When was the last time you took a close look at what drives and motivates your current and potential customers?
Gallup researchers recently noted companies that successfully engage their B2B customers realized 63% lower customer attrition and 50% higher productivity. In 2014 Gallup also showed that the top successful B2C businesses have: 22% lower customer attrition, 27% higher profitability and that business outcomes are strongly linked to B2C customer engagement levels.
While all of this is great, the unfortunate reality is that many companies don't take the time (or don't know how) to figure out what impacts their customers' decisions and satisfaction. It can be difficult sometimes to determine what really drives your client base – but it doesn't have to be.
Buyer personas – a fancy marketing term for fictional representations of your ideal customers – are actually a great way to get in touch with the psychological journey your customer goes on when they interact with your company.
As HubSpot points out, while you may know what your target buyers do, do you know what their specific needs and interests are? Here's the thing about personas – while they may be fictional, they are based on actual data gathered on your ideal customer. They shouldn't be half-baked descriptions based merely off of casual observations or what you think your key customer base should look like.
Here's an example of a cinema-centric buyer persona based off of collated SurveyMe data:
Personas are a combination of data and educated assumptions and their purpose is to help businesses better understand a portion of their key customer demographic. While we can often have an idea of who we want to target, we will be a lot more focused in our efforts if we take the time to analyze data and discover (1) who we attract, (2) who we want to attract and (3) how we meet their needs.
Buyer personas will not answer all of the possible questions that might come up as you engage with your customers, but they will help you understand where your guests are coming from and why they make the decisions that they do.
So, what are some of their benefits?
- Personas help you deliver consistent content that is relevant and useful to customers.
They help you identify with your audience and better solve their problems.
They help you discover who you are attracting and how you can continue to do so.
But, I hear you saying, while those seem useful, they also sound time-consuming.

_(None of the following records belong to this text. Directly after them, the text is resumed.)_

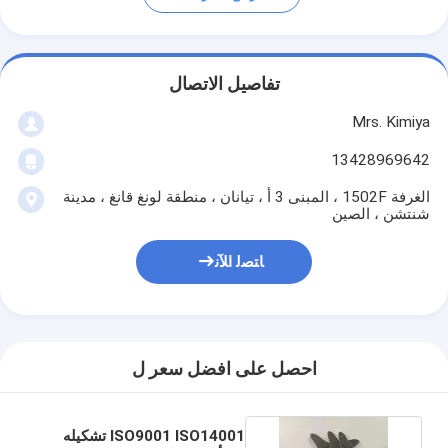
تفاصيل الاتصال
Mrs. Kimiya
13428969642
الغرفة 1502F ، المبنى 3 أ ، تيانان ، منطقة لونغ قانغ ، مدينة
شنتشن ، الصين
ﺎﺘﺼﻟ ﺍﻶﻧ
احصل على افضل سعر ل
ISO9001 ISO14001 تشكيله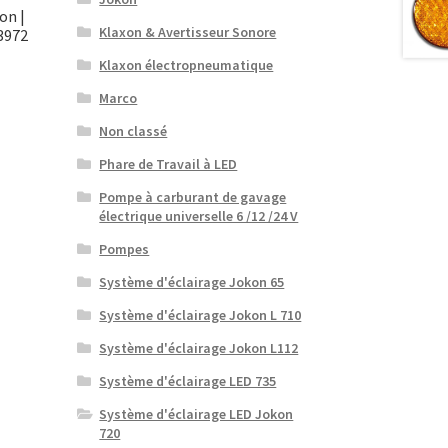
on |
Klaxon & Avertisseur Sonore
3972
Klaxon électropneumatique
Marco
Non classé
Phare de Travail à LED
Pompe à carburant de gavage
électrique universelle 6 /12 /24 V
Pompes
Système d'éclairage Jokon 65
Système d'éclairage Jokon L 710
Système d'éclairage Jokon L112
Système d'éclairage LED 735
Système d'éclairage LED Jokon
720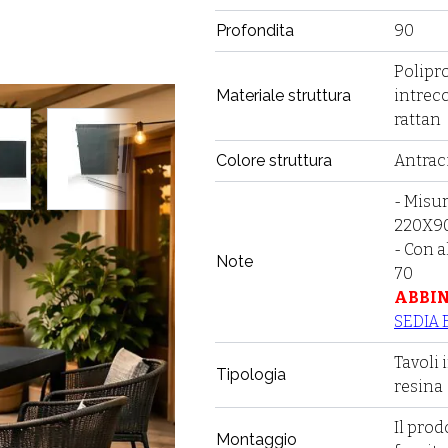
Profondita
90
Polipr
Materiale struttura
intrecc
rattan
w larger image
View larger image
View larger image
Colore struttura
Antrac
- Misu
220X90
- Con 
Note
70
ABBIN
SEDIA
Tavoli 
Tipologia
resina
Il prod
Montaggio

Well, the great news is – if you're currently using surveys to gather feedback, you already have a pretty good database of, well... data. This means all you need to do is learn how to look at it and combine it with some qualitative research to create your persona.
For example, this past summer SurveyMe conducted a nationwide concession stand survey to discover trends in concession buying at movie theaters. Through asking a series of pointed questions, we uncovered three key groups of movie-goers who influence what is bought at concession stands and how much is spent.

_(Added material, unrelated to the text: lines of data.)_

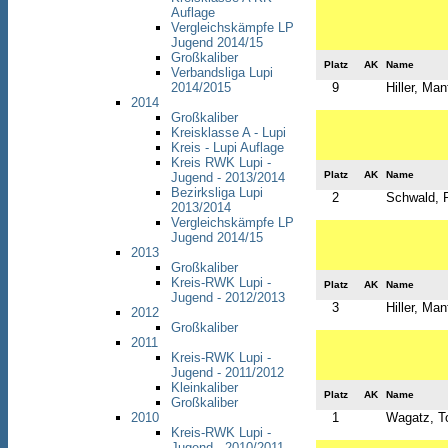
Auflage
Vergleichskämpfe LP
Jugend 2014/15
Großkaliber
Platz
AK
Name
Verbandsliga Lupi
9
Hiller, Man
2014/2015
2014
Großkaliber
Kreisklasse A - Lupi
Kreis - Lupi Auflage
Kreis RWK Lupi -
Platz
AK
Name
Jugend - 2013/2014
Bezirksliga Lupi
2
Schwald, R
2013/2014
Vergleichskämpfe LP
Jugend 2014/15
2013
Großkaliber
Kreis-RWK Lupi -
Platz
AK
Name
Jugend - 2012/2013
3
Hiller, Man
2012
Großkaliber
2011
Kreis-RWK Lupi -
Jugend - 2011/2012
Kleinkaliber
Platz
AK
Name
Großkaliber
1
Wagatz, T
2010
Kreis-RWK Lupi -
Jugend - 2010/2011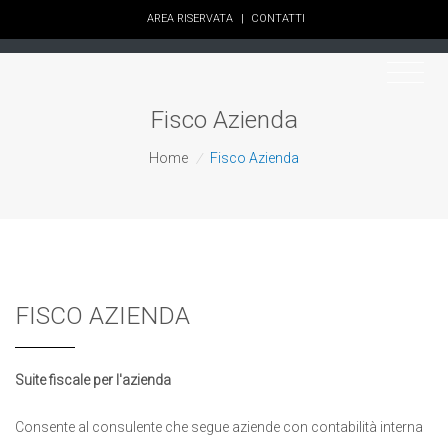
AREA RISERVATA
|
CONTATTI
Fisco Azienda
Home
/
Fisco Azienda
FISCO AZIENDA
Suite fiscale per l'azienda
Consente al consulente che segue aziende con contabilità interna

Based off of this data, and comment questions that we asked, we came up with a set of common characteristics that people in these three demographics displayed.
We were then able to present these personas at various cinema conventions and they were able to take this information and combine it with conversations they had with their clientele. Not only did our buyer personas confirm many behavioral trends that movie-theaters recognized, but they provided insight on what drove those personas to make the decisions that they did.

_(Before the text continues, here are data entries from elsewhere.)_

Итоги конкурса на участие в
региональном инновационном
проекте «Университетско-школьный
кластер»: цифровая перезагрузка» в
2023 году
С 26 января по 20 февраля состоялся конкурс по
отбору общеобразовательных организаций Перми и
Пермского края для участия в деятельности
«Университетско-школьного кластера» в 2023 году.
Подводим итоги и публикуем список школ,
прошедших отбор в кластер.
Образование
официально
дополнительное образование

The key then to creating an affective persona is to talk to your current and prospective clientele, survey them, and then analyze and collate this data. You can also combine this with findings found from your Google Analytics and A/B testing to produce even more robust personas. Not sure what to ask?
Here are some questions to consider as you get started:
What's is the typical demographic of your ideal buyer?
What incentivizes your ideal buyer to interact with you?
What do they value?
These questions are a great jumping off point as you begin creating your survey questions and organizing what is important to your buyer persona.
As you are gathering information to create these personas, this is an ideal time to take advantage of NPS questions (you can take a look at our in-depth NPS guide for more information). Try starting off a survey or interview with: "On a scale of 0-10, how likely are you to recommend us to your friends or family?" This will help you figure out who is promoting your company versus who is detracting from it. Also include a few demographic questions and finish it off with some comment questions that ask "what is ONE thing we can do to make your experience better" and "what is ONE thing we do well?"
The data in the NPS question combined with the answers from the demographic questions will help you discover who your promoters are -- i.e. the customer personas you want to target. Once you have this sorted out, you can then look at the comments they have given you to discover what your key promoting demographics care about and include their quotes in your buyer persona.
The key in all of this is to make your personas as real as possible as they need to fairly represent the person you are trying to attract.
Whether you are in sales, marketing, customer service or account management, understanding who you are engaging with is crucial to the success of your business – and creating buyer personas through the data you've gathered is a simple step that significantly helps the potential growth of your business.